Bradley Manning, the former United States army intelligence officer jailed on suspicion of leaking U.S. government data to Wikileaks, will be moved from a military brig at Quantico, Virginia to a prison at Fort Leavenworth, Kansas, the Pentagon announced on Tuesday.

The transfer will follow closely on intensifying criticism of the Pentagon for meting out harsh treatment to Mr. Manning, including allegations that he was kept in solitary confinement for 23 hours a day, allowed no contact whatsoever with other inmates, and that he was stripped naked every night and forced to sleep in only a smock. Authorities have been quoted as saying that Mr. Manning faced restrictions to prevent self-injury.

His confinement has not been without controversy either, as a senior State Department official, Assistant Secretary P.J. Crowley, resigned last month after describing Mr. Manning’s treatment by the Pentagon as “stupid.” Further a group of 250 top lawyers including a former professor of President Barack Obama wrote a letter describing Mr. manning’s conditions of imprisonment as “illegal and immoral.”

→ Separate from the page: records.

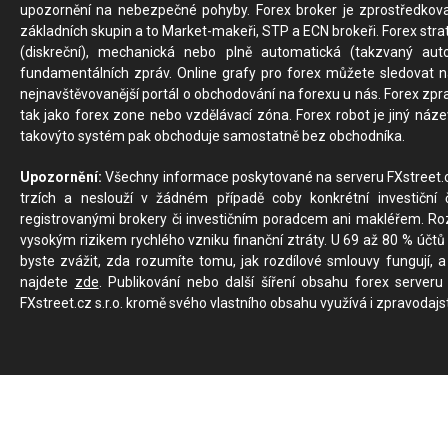
upozornění na nebezpečné pohyby. Forex broker je zprostředkov
základních skupin a to Market-makeři, STP a ECN brokeři. Forex stra
(diskreční), mechanická nebo plně automatická (takzvaný aut
fundamentálních zpráv. Online grafy pro forex můžete sledovat na 
nejnavštěvovanější portál o obchodování na forexu u nás. Forex zprav
tak jako forex zone nebo vzdělávací zóna. Forex robot je jiný náz
takovýto systém pak obchoduje samostatně bez obchodníka.
Upozornění:
Všechny informace poskytované na serveru FXstreet.cz
trzích a neslouží v žádném případě coby konkrétní investiční č
registrovanými brokery či investičním poradcem ani makléřem. Rozd
vysokým rizikem rychlého vzniku finanční ztráty. U 69 až 80 % účtů 
byste zvážit, zda rozumíte tomu, jak rozdílové smlouvy fungují, a
najdete
zde
. Publikování nebo další šíření obsahu forex serveru
FXstreet.cz s.r.o. kromě svého vlastního obsahu využívá i zpravodajs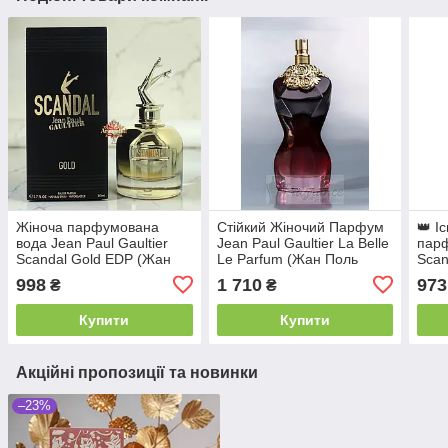
Жіноча парфумована
Стійкий Жіночий Парфум
👑 І
вода Jean Paul Gaultier
Jean Paul Gaultier La Belle
парф
Scandal Gold EDP (Жан
Le Parfum (Жан Поль
Scan
Поль Готьє Скандал Голд)
Готьє Ля Белль Ле
скан
998
1 710
973
₴
₴
80 мл Шипрові Східні
Парфум) 125 мл. Східно-
соло
Солодкі Стійкі
гурманський аромат
Купити
Купити
Акційні пропозиції та новинки
–23%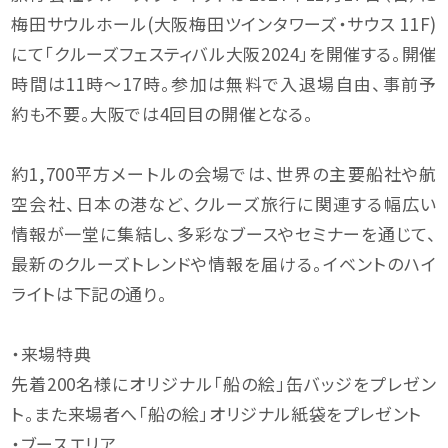
梅田サウルホール(大阪梅田ツインタワーズ・サウス 11F)
にて「クルーズフェスティバル大阪2024」を開催する。開催
時間は11時～17時。参加は無料で入退場自由、事前予
約も不要。大阪では4回目の開催となる。
約1,700平方メートルの会場では、世界の主要船社や航
空会社、日本の港など、クルーズ旅行に関連する幅広い
情報が一堂に集結し、多彩なブースやセミナーを通じて、
最新のクルーズトレンドや情報を届ける。イベントのハイ
ライトは下記の通り。
・来場特典
先着200名様にオリジナル「船の絵」缶バッジをプレゼン
ト。また来場者へ「船の絵」オリジナル紙袋をプレゼント
・ブースエリア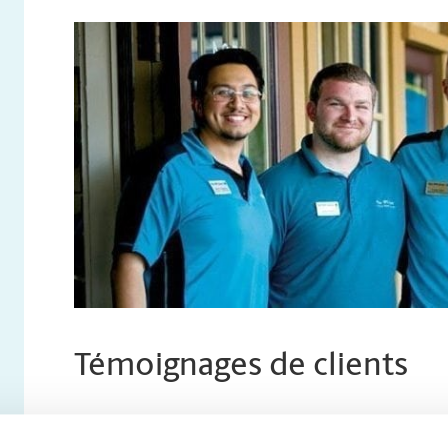
Témoignages de clients
Sans vous, nos chers clients, nous ne serions pas ici. 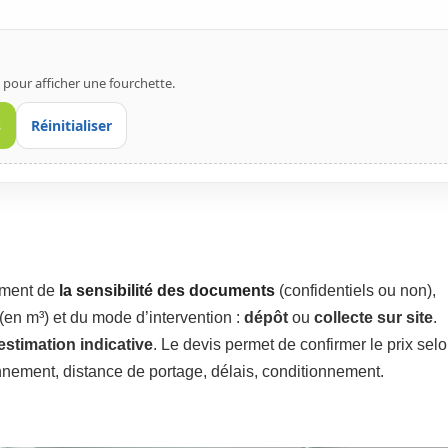
 pour afficher une fourchette.
s
Réinitialiser
lement de
la sensibilité des documents
(confidentiels ou non),
(en m³) et du mode d’intervention :
dépôt
ou
collecte sur site
.
estimation indicative
. Le devis permet de confirmer le prix selo
nnement, distance de portage, délais, conditionnement.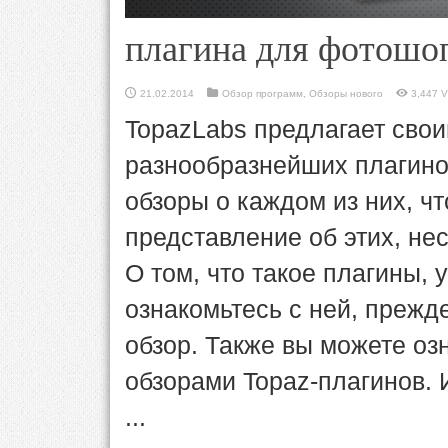
плагина для фотошоп
21.02.2014
Обзор программ
,
Обзоры нового
3,447 V
TopazLabs предлагает сво
разнообразнейших плагино
обзоры о каждом из них, ч
представление об этих, н
О том, что такое плагины, 
ознакомьтесь с ней, прежде
обзор. Также вы можете оз
обзорами Topaz-плагинов. 
...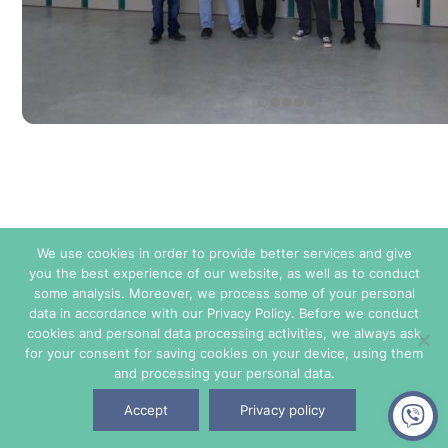
We use cookies in order to provide better services and give
you the best experience of our website, as well as to conduct
some analysis. Moreover, we process some of your personal
Condiciones de Venta
data in accordance with our Privacy Policy. Before we conduct
cookies and personal data processing activities, we always ask
for your consent for saving cookies on your device, using them
© Copyright 2026. Todos los derechos reservados - TE ENERGY.
and processing your personal data.
Accept
Privacy policy
Política de Privacidad y Seguridad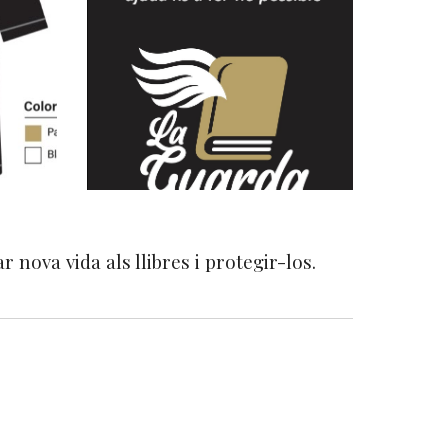
ar nova vida als llibres i protegir-los.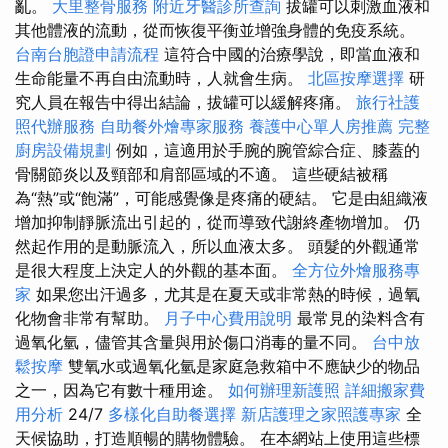
亂。
大里整骨服務
附近牙醫診所查詢
拔罐可以刺激血液和
其他體液的流動，從而恢復平衡並增強身體的免疫系統。
台南台胞證申請流程
這符合中國的治療學說，即當血液和
生命能量不再自由流動時，人就會生病。
北區按摩選擇
研
究人員在報告中得出結論，拔罐可以緩解疼痛。
旅行社護
照代辦服務
自助餐外燴專家服務
養護中心單人房推薦
完整
廚房設備規劃
例如，這適用於手腕的腕管綜合症、膝蓋的
骨關節炎以及頸部和肩部區域的不適。 這些硬結被稱
為“熱”或“飽滿”，可能感覺像是疼痛的硬結。 它是由組織液
增加抑制靜脈流出引起的，從而導致代謝終產物增加。 仍
然起作用的是動脈流入，所以血液太多。 頭髮的外觀通常
是很大程度上決定人的外觀的基本面。
全方位外燴服務專
家
如果您出汗過多，尤其是在夏天或非常熱的時候，過氧
化物會非常有幫助。
月子中心費用說明
最常見的染料含有
過氧化氫，儘管其含量與用於傷口消毒的量不同。
台中放
鬆按摩
雙氧水或過氧化氫是家庭急救箱中不應缺少的物品
之一，因為它有數十種用途。
如何辦理新護照
詳細搬家費
用分析
24/7
多樣化自助餐選擇
新店護理之家照護專家
全
天候協助，打造順暢的購物體驗。 在本網站上使用這些標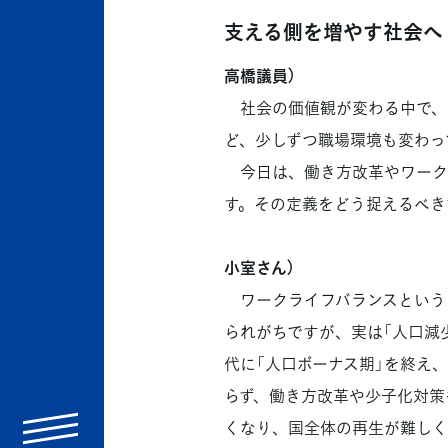
支える側を増やす社会へ
高橋議員）
社会の価値観が変わる中で、
ど、少しずつ職場環境も変わっ
今日は、働き方改革やワークラ
す。その定義をどう捉えるべき
小室さん）
ワークライフバランスというと
られがちですが、実は「人口減少
代に「人口ボーナス期」を終え
らず、働き方改革や少子化対策
くなり、国全体の再生が難しく
menu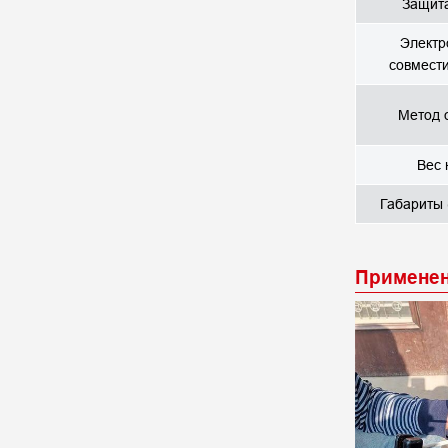
Защита
Электр
совмест
Метод 
Вес 
Габариты
Примене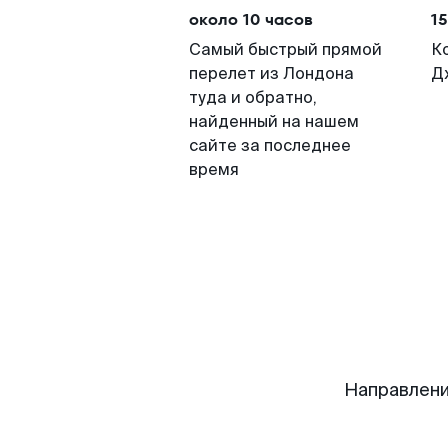
около 10 часов
15
Самый быстрый прямой
К
перелет из Лондона
Д
туда и обратно,
найденный на нашем
сайте за последнее
время
Направлен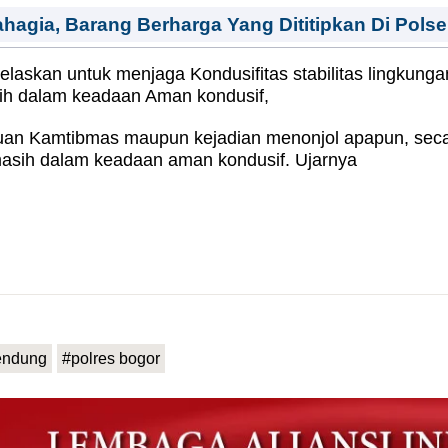
agia, Barang Berharga Yang Dititipkan Di Pols
elaskan untuk menjaga Kondusifitas stabilitas lingkunga
 dalam keadaan Aman kondusif,
an Kamtibmas maupun kejadian menonjol apapun, secar
sih dalam keadaan aman kondusif. Ujarnya
ndung
#polres bogor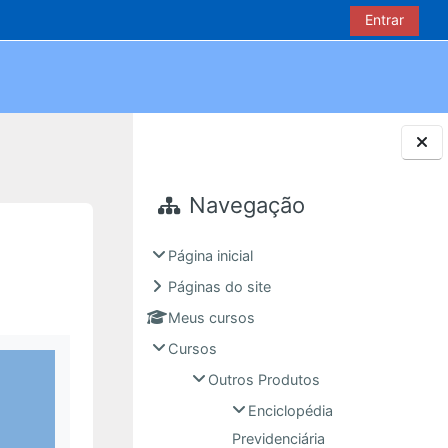
Entrar
Blocos
Navegação
Página inicial
Páginas do site
Meus cursos
Cursos
Outros Produtos
Enciclopédia
Previdenciária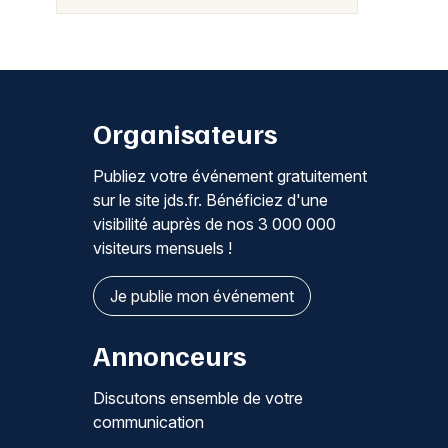
Organisateurs
Publiez votre événement gratuitement
sur le site jds.fr. Bénéficiez d'une
visibilité auprès de nos 3 000 000
visiteurs mensuels !
Je publie mon événement
Annonceurs
Discutons ensemble de votre
communication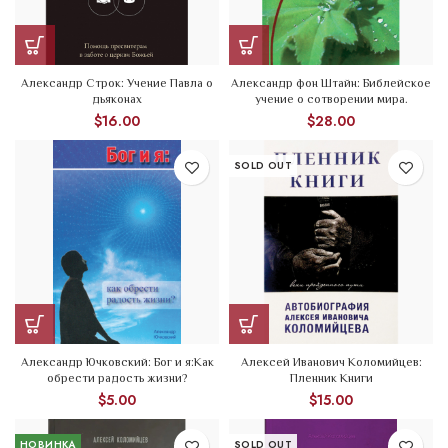
Александр Строк: Учение Павла о
Александр фон Штайн: Библейское
дьяконах
учение о сотворении мира.
$
16.00
$
28.00
SOLD OUT
Александр Ючковский: Бог и я:Как
Алексей Иванович Коломийцев:
обрести радость жизни?
Пленник Книги
$
5.00
$
15.00
НОВИНКА
SOLD OUT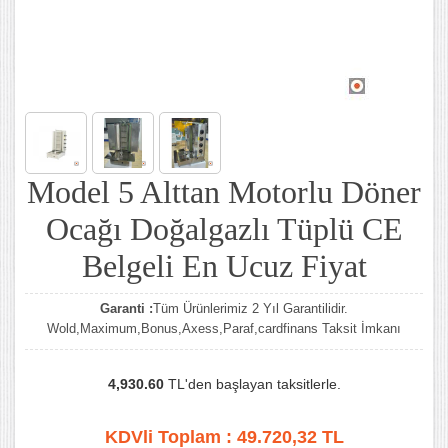
Model 5 Alttan Motorlu Döner
Ocağı Doğalgazlı Tüplü CE
Belgeli En Ucuz Fiyat
Garanti :
Tüm Ürünlerimiz 2 Yıl Garantilidir.
Wold,Maximum,Bonus,Axess,Paraf,cardfinans Taksit İmkanı
4,930.60
TL'den başlayan taksitlerle.
KDVli Toplam :
49.720,32
TL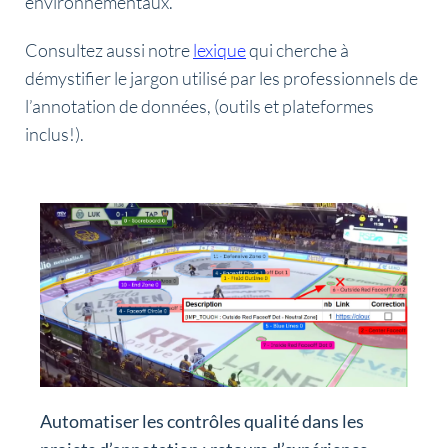
environnementaux.
Consultez aussi notre
lexique
qui cherche à
démystifier le jargon utilisé par les professionnels de
l’annotation de données, (outils et plateformes
inclus!).
Automatiser les contrôles qualité dans les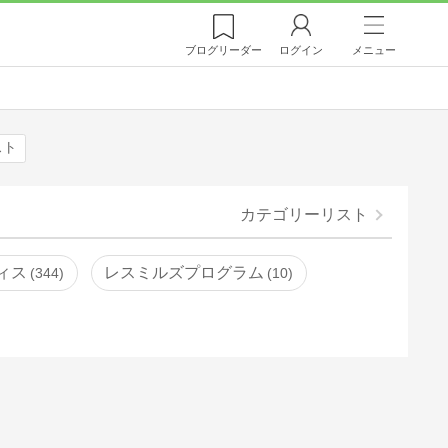
ブログ
リーダー
ログイン
メニュー
スト
カテゴリーリスト
ィス
レスミルズプログラム
344
10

Further, a top United Nations official, Special Rapporteur on torture Juan Mendez, said earlier this month that he was “deeply disappointed and frustrated by the prevarication of the U.S. government,” after he was denied permission for unmonitored visits to Mr. Manning.

The latest step by the Pentagon, to move Mr. Manning to Fort Leavenworth, was announced by Jeh Johnson, Pentagon General Counsel, who said, “Given the length of time he has been in pre-trial confinement at Quantico ... and given what the likely period of pre-trial confinement in the future [is]... we reached the judgment this would be the right facility for him.” Mr. Johnson also speculated, “We are probably months off from a trial.”

However Mr. Manning’s attorney, David Coombs, said that he was not officially notified of Mr. Manning’s pending move until twenty minutes before the Pentagon’s press briefing – “This is despite the fact that the Pentagon has “been thinking about this for a while,”” Mr. Coombs said.

Mr. Coombs however added that although the move came as a surprise its timing did not, because Mr. Manning’s defence team had recently received “reliable reports of a private meeting held on 13 January 2011, involving high-level Quantico officials where it was ordered that PFC Manning would remain in maximum custody and under prevention of injury watch indefinitely.”

At that meeting, when an attending psychiatrist “challenged” senior Quantico officials saying that there was no mental health justification for the decision, one of the prison officials said “he would not risk anything happening on his watch,” adding, “We will do whatever we want to do.”